▸ Work instruction
Give back the whole listing exactly as written, pictures excluded.

▸ Given data
*** Block opens ***
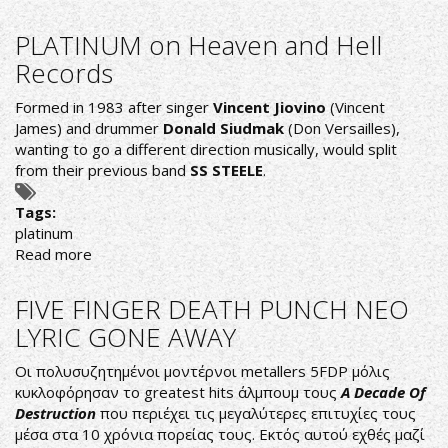
Platinum
-
PLATINUM on Heaven and Hell
Iceman
Records
Formed in 1983 after singer
Vincent Jiovino
(Vincent
James) and drummer
Donald Siudmak
(Don Versailles),
wanting to go a different direction musically, would split
from their previous band
SS STEELE
.
Tags:
platinum
Read more
about
PLATINUM
on
FIVE FINGER DEATH PUNCH ΝΕΟ
Heaven
LYRIC GONE AWAY
and
Hell
Οι πολυσυζητημένοι μοντέρνοι metallers 5FDP μόλις
Records
κυκλοφόρησαν το greatest hits άλμπουμ τους
A
Decade Of
Destruction
που περιέχει τις μεγαλύτερες επιτυχίες τους
μέσα στα 10 χρόνια πορείας τους. Εκτός αυτού εχθές μαζί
*** Block closes ***
▸ Reply
Platinum
-
PLATINUM on Heaven and Hell
Iceman
Records
Formed in 1983 after singer
Vincent Jiovino
(Vincent
James) and drummer
Donald Siudmak
(Don Versailles),
wanting to go a different direction musically, would split
from their previous band
SS STEELE
.
Tags:
platinum
Read more
about
PLATINUM
on
FIVE FINGER DEATH PUNCH ΝΕΟ
Heaven
LYRIC GONE AWAY
and
Hell
Οι πολυσυζητημένοι μοντέρνοι metallers 5FDP μόλις
Records
κυκλοφόρησαν το greatest hits άλμπουμ τους
A
Decade Of
Destruction
που περιέχει τις μεγαλύτερες επιτυχίες τους
μέσα στα 10 χρόνια πορείας τους. Εκτός αυτού εχθές μαζί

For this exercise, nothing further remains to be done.